Genetic Information Discrimination

What legal protections are there against discrimination in the workplace based on genetic information? The Genetic Information Nondiscrimination Act of 2008 (“GINA”) is intended to provide individuals with legal protection against discrimination based on genetic information in health insurance and employment and prohibits discrimination against employees or applicants because of genetic information. This prohibition includes using genetic information in making employment decisions and prohibits employers, employment agencies, labor organizations, and apprenticeship training funds from requesting genetic information.

What’s the purpose of protecting genetic information? GINA establishes a national and uniform standard to fully protect the public from discrimination and allay concerns of potential discrimination. With this legal protection, individuals can take advantage of genetic testing, technologies, research and new therapies without fear of accompanying discrimination.

What is genetic information? Genetic information is information about an individual’s or the individual’s family’s genetic tests, as well as the manifestation of a disease or disorder in an individual’s family members.

  • The family medical history aspect is included to prevent the use of such information to determine whether someone has an increased risk of a disease, disorder, or condition in the future.
  • Genetic information also includes a request for genetic services, the receipt of that information, or participation in clinical research that includes genetic services by the individual or family member.
  • Genetic information includes the genetic information of a fetus carried by the individual, a fetus carried by a family member, and the genetic information of an embryo legally held by the individual or family member.

What application does GINA have with respect to health insurance eligibility, premiums and contributions? Title I of GINA prohibits health insurers from requiring individuals to provide their genetic information or the genetic information of a family member to an insurer for eligibility, coverage, underwriting, or premium-calculation determinations. However, GINA does not cover the use, acquisition, or disclosure of medical information that is not genetic information about a manifested disease, disorder, or pathological condition of an employee or member, including a manifested disease, disorder or pathological condition that has or may have a genetic basis.

What type of discrimination does GINA prohibit? GINA prohibits discrimination on the basis of genetic information in employment, which includes hiring, firing, pay, job assignments, promotions, layoffs, training, fringe benefits, or any other term and condition of employment. Because genetic information does not impact an individual’s ability to work, the law provides that, without exception, an employer may never use genetic information to make an employment decision.

What about harassment or retaliation based on genetic information? GINA also prohibits harassment because of genetic information and retaliation. It is illegal to take adverse employment action, including firing, demoting, or harassing, for filing a charge of discrimination, participating in a discrimination proceeding, or otherwise opposing discrimination.

When is the acquisition of genetic information unlawful? With certain exceptions, the acquisition of genetic information by an employer is always unlawful. The exceptions include situations where such information is:

  • inadvertently acquired (for example, overhearing the information);
  • received as part of health and wellness program offered on a voluntary basis;
  • received as a part of the certification process for FMLA leave;
  • disclosed in publicly available documents;
  • acquired as a result of workplace monitoring of the biological effects of toxic; substances in the workplace where required by law or voluntary; and
  • acquired as the result of DNA testing for law enforcement purposes.

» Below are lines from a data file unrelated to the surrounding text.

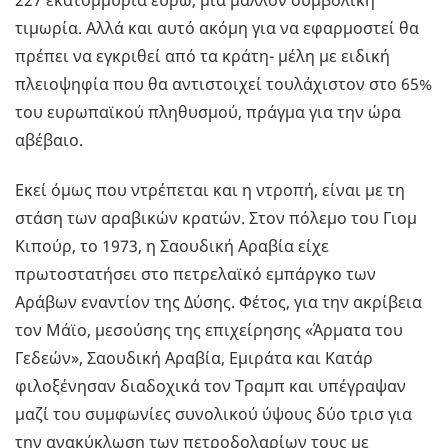
227 εκατομμύρια ευρώ, μια μάλλον συμβολική
τιμωρία. Αλλά και αυτό ακόμη για να εφαρμοστεί θα
πρέπει να εγκριθεί από τα κράτη- μέλη με ειδική
πλειοψηφία που θα αντιστοιχεί τουλάχιστον στο 65%
του ευρωπαϊκού πληθυσμού, πράγμα για την ώρα
αβέβαιο.
Εκεί όμως που ντρέπεται και η ντροπή, είναι με τη
στάση των αραβικών κρατών. Στον πόλεμο του Γιομ
Κιπούρ, το 1973, η Σαουδική Αραβία είχε
πρωτοστατήσει στο πετρελαϊκό εμπάργκο των
Αράβων εναντίον της Δύσης. Φέτος, για την ακρίβεια
τον Μάϊο, μεσούσης της επιχείρησης «Άρματα του
Γεδεών», Σαουδική Αραβία, Εμιράτα και Κατάρ
φιλοξένησαν διαδοχικά τον Τραμπ και υπέγραψαν
μαζί του συμφωνίες συνολικού ύψους δύο τρισ για
την ανακύκλωση των πετροδολαρίων τους με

Does GINA impose an obligation of confidentiality? Yes, once an employer has knowledge of an employee’s genetic information, it may not disclose the information and must store the information in a separate medical file. Exceptions include disclosure of relevant genetic information to government officials investigating compliance or where disclosure is court ordered.

What government agency enforces GINA and what remedies are available for violations? The EEOC has jurisdiction to investigate and enforce GINA. The same remedial procedures for other Title VII protections apply for GINA violations.